L'unicité musulmane, principe fondamental s'il en est s'oppose à la trinité chrétienne, ou le divin se matérialise (pardon de l'expression) plusieurs fois. Les conséquence sur l'homme "hormal" en sont énormes...

Alors que le "témoin", "savant", "comtemplateur", bref le "shaid" cité en conclusion de l'article, est l'homme parfait musulman, l'homme chrétien, attaché à un homme parfait, Jésus, qui EST (pour les chrétiens) le fils de Dieu, et donc Dieu lui même (à une distinction formelle prés, voir Duns Scot), l'homme chrétien donc peut devenir, cela lui est promis et donné en exemple, Dieu.

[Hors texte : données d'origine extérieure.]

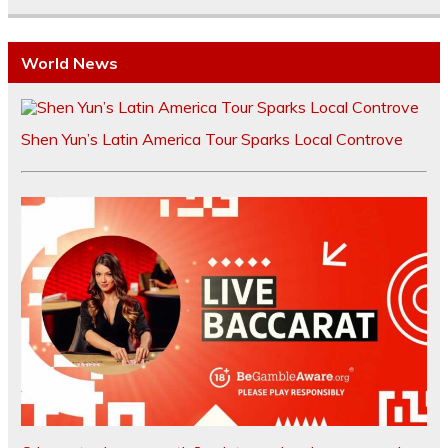
World News
Shen Yun’s Latin America Tour Sparks Local Controve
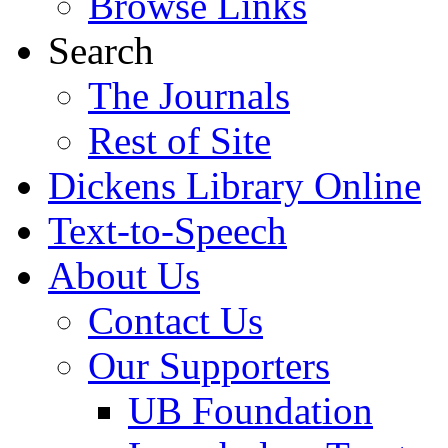
Browse Links
Search
The Journals
Rest of Site
Dickens Library Online
Text-to-Speech
About Us
Contact Us
Our Supporters
UB Foundation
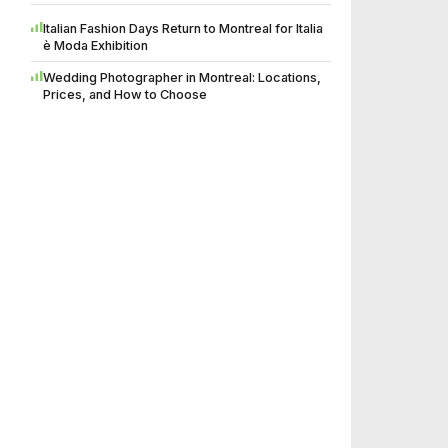
Italian Fashion Days Return to Montreal for Italia
è Moda Exhibition
Wedding Photographer in Montreal: Locations,
Prices, and How to Choose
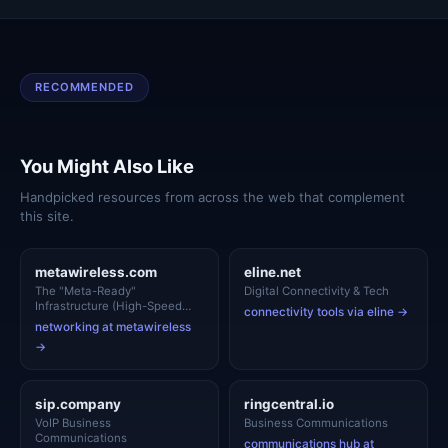
RECOMMENDED
You Might Also Like
Handpicked resources from across the web that complement
this site.
metawireless.com
eline.net
The "Meta-Ready"
Digital Connectivity & Tech
Infrastructure (High-Speed
connectivity tools via eline →
Networking)
networking at metawireless
→
sip.company
ringcentral.io
VoIP Business
Business Communications
Communications
communications hub at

La différence des espérances est saisissante: il n'y a pas photo. L'unicité est affreusement mutilante: elle condamne au malheur de la soumission et de la scission éternelle d'avec le divin. La multiplicité impensable chrétienne toute entière divinisée, et qui s'étend à toute l'humanité, me semble clairement plus enthousiasmante. Mais je ne suis qu'un amateur.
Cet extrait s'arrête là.